Evaluation Visualization Experiment

• M. Borst • 13 min read
Tags: visualization, data
Groups:

Disclaimer: This post describes a personal learning experiment in data visualization. All data structures, weights, and values shown here are fictional examples created for demonstration purposes and do not reflect any actual company data. The project was run locally to ensure data privacy.

It all started because I was curious. A new evaluation tool was introduced, and I wanted to understand the data structure behind it. The visualization in the tool was quite simple, and I wondered if there was more depth to the data than what was being displayed.

Also, when filling out the evaluation, we had to use sliders. It felt a bit abstract, moving them around with a gut feeling. Yes, we had references to the levels and descriptions, but I wanted to see the underlying numbers to better understand how the final score was composed.

And then I looked at the network requests and saw the scores: Wait… there are detailed numbers behind this!

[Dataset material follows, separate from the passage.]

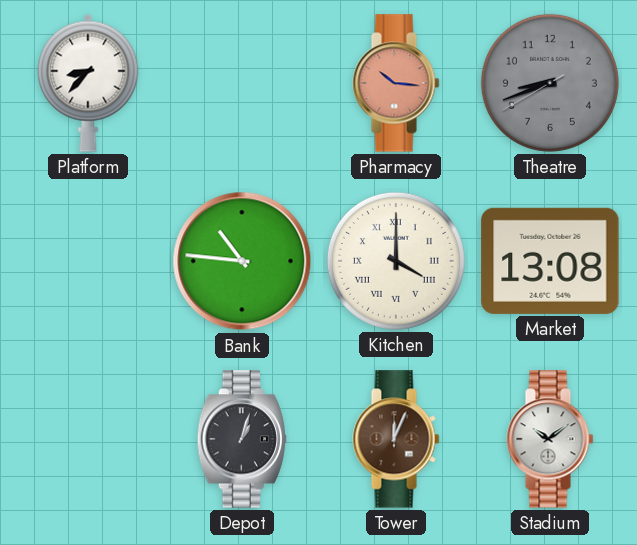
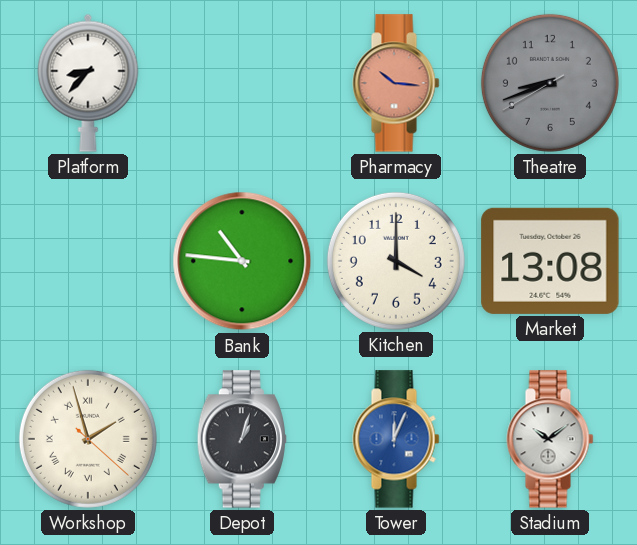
Kitchen numerals: Roman -> Arabic
Workshop: none -> 1:57
Tower dial: brown -> blue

First of all what is the system?

It is a tool used to evaluate performance and give a score based on that performance. There are different categories which you grade and accordingly to the calculation in the end the correct level is displayed.

There are multiple categories:

  • Dimension A
  • Dimension B
  • ...

And 4 groups evaluate:

  • Self
  • Reviewer
  • Peer Group Reviewer
  • Peer Group Self

The peer groups are other participants which are selected by either the reviewer or yourself.

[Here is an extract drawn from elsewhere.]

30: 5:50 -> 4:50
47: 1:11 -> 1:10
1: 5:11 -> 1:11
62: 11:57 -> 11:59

The level which gets displayed in the end correlates to the final score.

The weights for the calculation were outlined in the documentation.

// Cluster weights
const clusterWeights = {
  "Dimension A": *.**,
  "Dimension B": *.**,
  ...
};

// Score weights
const scoreWeights = {
  "SELF": *.**,
  "REV": *.**,
  "PG-SELF": *.**,
  "PG-REV": *.**,
};

// Level hierarchy
const levelHierarchy = [
  "L1-1",
  "L1-2",
  "L1-3",
  "L2-1",
  "L2-2",
  "L2-3",
  "L3-1",
  "L3-2",
  "L3-3",
  ...
];

Understanding the Data Model

I wanted to understand how the levels were calculated to get a better sense of the progression. So I looked at the API calls and found out that in addition to the level which gets displayed, the api call also returns the scores for each category and the overall score. The scores are not displayed in the frontend, so somehow these scores have to be correlated with the levels, i.e. the textual representation.

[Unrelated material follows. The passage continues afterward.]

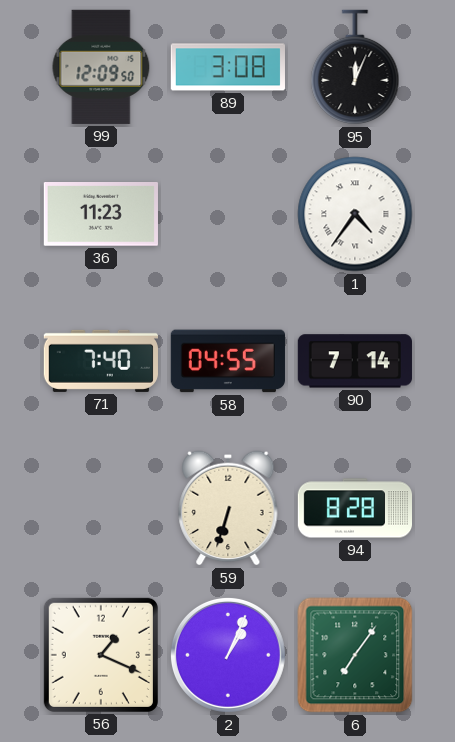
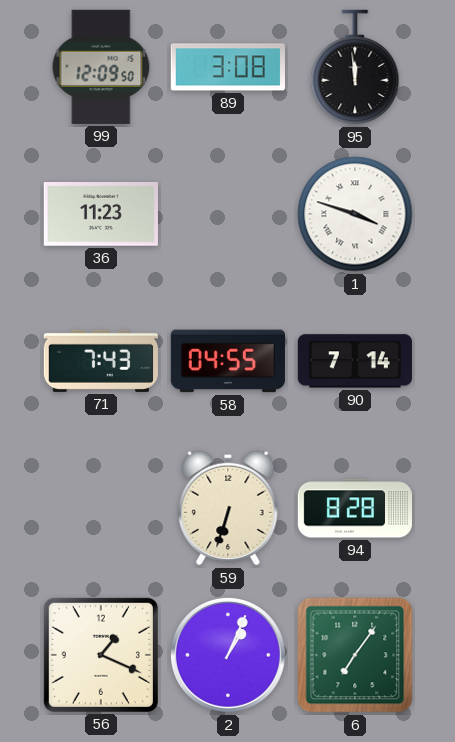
95: 12:04 -> 11:59
1: 4:36 -> 3:48
71: 7:40 -> 7:43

This is an example structure of the API response:

{
  "overallScore": {
    "level": "L3-3",
    "score": 27.0
  },
  "reviewerScore": {
    "level": "L3-3",
    "score": 25.0
  },
  "selfScore": {
    "level": "L1-1",
    "score": 30.0
  },
  "peerGroupReviewerScore": {
    "level": "L1-2",
    "score": 31.0
  },
  "peerGroupSelfScore": {
    "level": "L1-1",
    "score": 30.0
  },
  "clusters": [
    {
      "type": "DIMENSION_A",
      "level": "L1-3",
      "score": 34.0
    },
    {
      "type": "DIMENSION_B",
      "level": "L1-2",
      "score": 33.0
    },
    ...
  ]
}

Now I had the issue that I did not know anything about the scores. They were in the beginning just a bunch of numbers. First I tried to find out myself what the scores mean. Somehow I knew that the scores are related to the levels, but I did not know how. I did only have a subset of the scores in my own evaluation.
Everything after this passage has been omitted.